# Nobody is entitled to dating, sex, or a relationship, just because they are lonely



## DeeperUnderstanding (May 19, 2007)

Agree or disagree?


----------



## Shady Dealer (Aug 1, 2012)

People are only entitled to those things if they're handsome or have money.


----------



## DeeperUnderstanding (May 19, 2007)

I disagree with that statement. Plenty of poor, ugly, stupid people with significant others. The only difference is that they found their equals, because they tend to be just like them.
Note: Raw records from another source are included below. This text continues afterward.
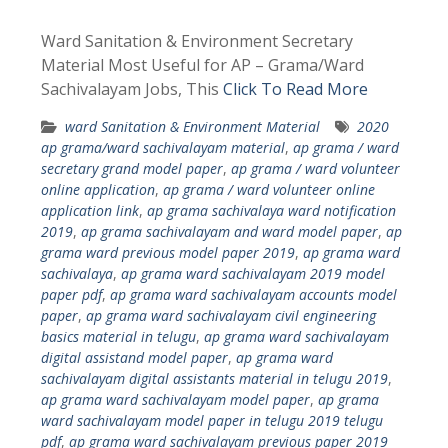
Ward Sanitation & Environment Secretary
Material Most Useful for AP – Grama/Ward
Sachivalayam Jobs, This
Click To Read More
ward Sanitation & Environment Material
2020
ap grama/ward sachivalayam material
,
ap grama / ward
secretary grand model paper
,
ap grama / ward volunteer
online application
,
ap grama / ward volunteer online
application link
,
ap grama sachivalaya ward notification
2019
,
ap grama sachivalayam and ward model paper
,
ap
grama ward previous model paper 2019
,
ap grama ward
sachivalaya
,
ap grama ward sachivalayam 2019 model
paper pdf
,
ap grama ward sachivalayam accounts model
paper
,
ap grama ward sachivalayam civil engineering
basics material in telugu
,
ap grama ward sachivalayam
digital assistand model paper
,
ap grama ward
sachivalayam digital assistants material in telugu 2019
,
ap grama ward sachivalayam model paper
,
ap grama
ward sachivalayam model paper in telugu 2019 telugu
pdf
,
ap grama ward sachivalayam previous paper 2019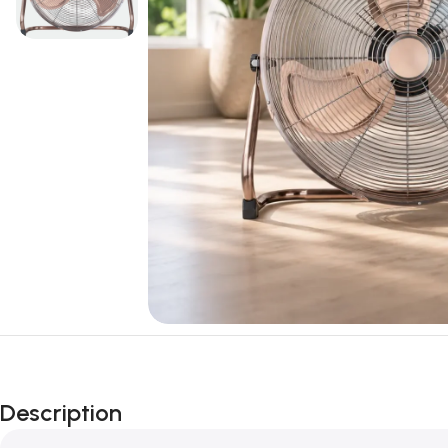
Description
And what is an attractive man? Brad Pitt? I have seen pictures of him without all that photoshopping, and he looks like a normal, even average looking, dude.


----------



## Shady Dealer (Aug 1, 2012)

Yes but those non-handsome poor people have to work for it, rather than have opportunities fall onto their lap.


----------



## Ape in space (May 31, 2010)

Well technically that's true, but when you see almost everyone else get those things so easily, even those who deserve it the least, being told that you're not entitled to it is like dangling a steak in front of a starving person and then taking it away. Humans like to pride themselves on how civilized they are and how we have transcended our base nature, yet when it comes to dating and relationships, the law of the jungle reigns supreme and we're just supposed to roll over and accept it - and those who complain about it are told to drop their 'sense of entitlement', despite the fact that it seems almost everyone else is entitled to it.


----------



## meeps (Dec 5, 2011)

No one is "entitled" to spending time with/having sex with/being in a relationship with another person...That's like something a narcissist would think.


----------



## yourfavestoner (Jan 14, 2010)

I've never heard anyone say they're entitled to those things in my life. It's just something we'd like to have


----------



## coldsorehighlighter (Jun 2, 2010)

Nobody is entitled to anything except basic human rights.


----------



## coeur_brise (Oct 7, 2004)

Agree. No one is entitled to dating or a partner or to sex with someone. Therefore, it is senseless to complain excessively about it or to say that the world is pitted against them and owes them a piece of it. That being said, the dating world is quite pitted against guys, but not as much as SAers think it is, it is grossly exaggerated on this site that lonely people's destiny are to be forever alone.. because the world works that way. There's forever alone, then there's temporarily not alone.


----------



## DeeperUnderstanding (May 19, 2007)

I wasn't talking about anybody in particular. I know that, meeps.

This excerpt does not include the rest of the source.